OpenAI ha reso noti dati su interazioni che suggeriscono possibili emergenze legate alla salute mentale. Parliamo di una quota molto piccola delle sessioni, stimata intorno allo 0,07% degli utenti settimanali, che mostra segnali compatibili con episodi di psicosi o mania. Se prendiamo a riferimento le cifre sull’adozione dichiarate pubblicamente per ChatGPT, l’ordine di grandezza potrebbe tradursi in centinaia di migliaia di casi a settimana a livello mondiale. Non è un allarme sulla tecnologia in sé, è un promemoria: l’AI incontra la fragilità umana.

Questi numeri aiutano a capire due scelte: da un lato, la piattaforma insiste su messaggi di sicurezza e rimandi a risorse professionali; dall’altro, non introduce divieti indiscriminati che tagliano fuori l’uso informativo. Prudenza sì, oscurantismo no.

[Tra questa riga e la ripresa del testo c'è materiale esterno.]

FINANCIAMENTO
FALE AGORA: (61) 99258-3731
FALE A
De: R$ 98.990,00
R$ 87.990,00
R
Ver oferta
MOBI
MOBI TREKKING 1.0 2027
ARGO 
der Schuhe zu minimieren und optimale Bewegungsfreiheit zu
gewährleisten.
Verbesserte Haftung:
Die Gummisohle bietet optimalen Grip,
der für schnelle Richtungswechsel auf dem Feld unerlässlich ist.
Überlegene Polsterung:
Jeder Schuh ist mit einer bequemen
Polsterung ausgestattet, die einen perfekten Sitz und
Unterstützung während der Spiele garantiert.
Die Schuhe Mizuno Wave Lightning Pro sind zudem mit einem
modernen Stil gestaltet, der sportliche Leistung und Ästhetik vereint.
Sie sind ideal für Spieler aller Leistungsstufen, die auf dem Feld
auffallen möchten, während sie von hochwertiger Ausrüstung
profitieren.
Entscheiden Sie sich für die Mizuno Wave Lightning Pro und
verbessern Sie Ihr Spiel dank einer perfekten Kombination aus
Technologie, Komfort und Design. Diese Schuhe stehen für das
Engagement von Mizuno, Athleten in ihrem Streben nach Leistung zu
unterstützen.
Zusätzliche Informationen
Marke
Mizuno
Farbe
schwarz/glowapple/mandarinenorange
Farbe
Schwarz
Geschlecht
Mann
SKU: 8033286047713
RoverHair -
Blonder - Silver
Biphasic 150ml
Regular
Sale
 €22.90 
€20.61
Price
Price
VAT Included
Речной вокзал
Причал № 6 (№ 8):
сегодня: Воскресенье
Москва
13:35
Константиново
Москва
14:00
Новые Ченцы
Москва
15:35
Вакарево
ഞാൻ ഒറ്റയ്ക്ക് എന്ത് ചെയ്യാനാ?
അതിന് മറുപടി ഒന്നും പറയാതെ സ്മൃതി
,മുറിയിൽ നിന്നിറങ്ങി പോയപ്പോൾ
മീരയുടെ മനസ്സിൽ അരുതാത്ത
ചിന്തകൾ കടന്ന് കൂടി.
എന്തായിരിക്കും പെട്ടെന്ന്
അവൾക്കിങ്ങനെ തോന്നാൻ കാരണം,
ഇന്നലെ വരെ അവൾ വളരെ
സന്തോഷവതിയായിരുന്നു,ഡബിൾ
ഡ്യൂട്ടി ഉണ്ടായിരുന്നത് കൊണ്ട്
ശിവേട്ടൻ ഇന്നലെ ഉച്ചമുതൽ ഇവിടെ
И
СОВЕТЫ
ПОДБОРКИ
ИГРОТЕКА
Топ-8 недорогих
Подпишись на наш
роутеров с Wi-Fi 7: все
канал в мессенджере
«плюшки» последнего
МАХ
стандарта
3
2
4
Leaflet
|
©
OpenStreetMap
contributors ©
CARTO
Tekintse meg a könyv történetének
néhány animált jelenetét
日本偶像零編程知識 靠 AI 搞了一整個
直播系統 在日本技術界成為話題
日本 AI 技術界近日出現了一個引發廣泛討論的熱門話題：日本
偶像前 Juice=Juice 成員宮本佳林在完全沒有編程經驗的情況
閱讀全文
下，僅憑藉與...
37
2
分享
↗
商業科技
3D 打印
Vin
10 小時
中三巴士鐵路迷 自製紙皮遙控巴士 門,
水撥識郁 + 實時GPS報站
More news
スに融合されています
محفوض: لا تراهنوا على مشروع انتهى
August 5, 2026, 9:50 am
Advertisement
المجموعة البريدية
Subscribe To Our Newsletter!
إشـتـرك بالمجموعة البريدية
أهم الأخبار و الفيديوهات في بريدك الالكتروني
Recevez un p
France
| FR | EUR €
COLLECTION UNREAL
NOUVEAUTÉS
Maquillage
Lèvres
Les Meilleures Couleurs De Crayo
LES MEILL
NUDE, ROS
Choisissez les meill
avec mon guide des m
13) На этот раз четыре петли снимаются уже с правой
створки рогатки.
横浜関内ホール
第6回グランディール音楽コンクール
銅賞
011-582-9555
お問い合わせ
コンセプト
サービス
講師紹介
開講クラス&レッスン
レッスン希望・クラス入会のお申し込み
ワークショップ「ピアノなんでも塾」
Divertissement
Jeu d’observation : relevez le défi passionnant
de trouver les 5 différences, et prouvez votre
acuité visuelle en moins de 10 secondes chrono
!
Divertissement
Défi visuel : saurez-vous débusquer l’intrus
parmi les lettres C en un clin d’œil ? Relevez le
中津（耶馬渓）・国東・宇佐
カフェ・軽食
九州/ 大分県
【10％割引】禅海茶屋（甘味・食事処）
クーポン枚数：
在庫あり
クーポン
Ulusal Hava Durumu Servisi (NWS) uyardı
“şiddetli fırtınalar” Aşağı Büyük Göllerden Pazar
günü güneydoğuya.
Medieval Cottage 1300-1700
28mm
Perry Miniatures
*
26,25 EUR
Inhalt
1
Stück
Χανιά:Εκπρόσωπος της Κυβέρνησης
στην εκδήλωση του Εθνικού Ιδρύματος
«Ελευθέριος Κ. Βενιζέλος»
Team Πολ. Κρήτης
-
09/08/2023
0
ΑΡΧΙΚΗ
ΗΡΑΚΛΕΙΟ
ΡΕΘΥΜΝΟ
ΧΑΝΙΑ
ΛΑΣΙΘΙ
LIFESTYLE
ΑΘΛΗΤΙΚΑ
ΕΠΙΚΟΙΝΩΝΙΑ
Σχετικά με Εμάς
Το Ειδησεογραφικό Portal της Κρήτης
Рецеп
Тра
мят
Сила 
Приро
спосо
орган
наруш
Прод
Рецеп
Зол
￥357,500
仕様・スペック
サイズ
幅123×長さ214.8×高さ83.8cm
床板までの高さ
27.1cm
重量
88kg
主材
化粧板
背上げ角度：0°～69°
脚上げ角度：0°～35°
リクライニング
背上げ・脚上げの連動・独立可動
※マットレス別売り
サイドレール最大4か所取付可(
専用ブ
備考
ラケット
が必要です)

Regolatori in movimento: cosa guardano Garante e FTC

Le autorità non stanno a guardare. In Italia, il Garante per la protezione dei dati personali ha già stigmatizzato l’abitudine di caricare documenti e informazioni eccessivamente sensibili nei chatbot. Oltre ai rischi di privacy, c’è un tema di consapevolezza: molte aziende non hanno policy interne su come usare l’AI, e questo è un problema.

Negli Stati Uniti, la Federal Trade Commission sta esaminando il settore dei chatbot basati su AI per valutarne impatti e rischi, in particolare sui minori. È un tassello del quadro, non la pistola fumante che giustifica divieti generalizzati. Anzi: l’attenzione dei regolatori spinge a standard più chiari, log di utilizzo, controlli di qualità e trasparenza. Tutte cose utili per un’adozione matura.

In sintesi: no blackout, sì buon senso

La “stretta” su ChatGPT non c’è. C’è una smentita ufficiale, c’è continuità d’uso, c’è la solita differenza tra informazione e consulenza. La viralità ha fatto il resto, amplificando un fraintendimento comodo ma pericoloso. Se lavori con i contenuti, se usi l’AI per capire temi complessi, il punto non è cercare una scusa tecnologica. È adottare regole chiare di utilizzo, proteggere i dati, citare fonti affidabili (come Repubblica) e sapere quando è il momento di alzare il telefono e chiamare un professionista.

ChatGPT resta uno strumento potente per orientarsi in ambiti complessi. L’errore è aspettarsi che faccia il lavoro al posto nostro. L’intelligenza artificiale non ci toglie responsabilità: ce ne chiede di più.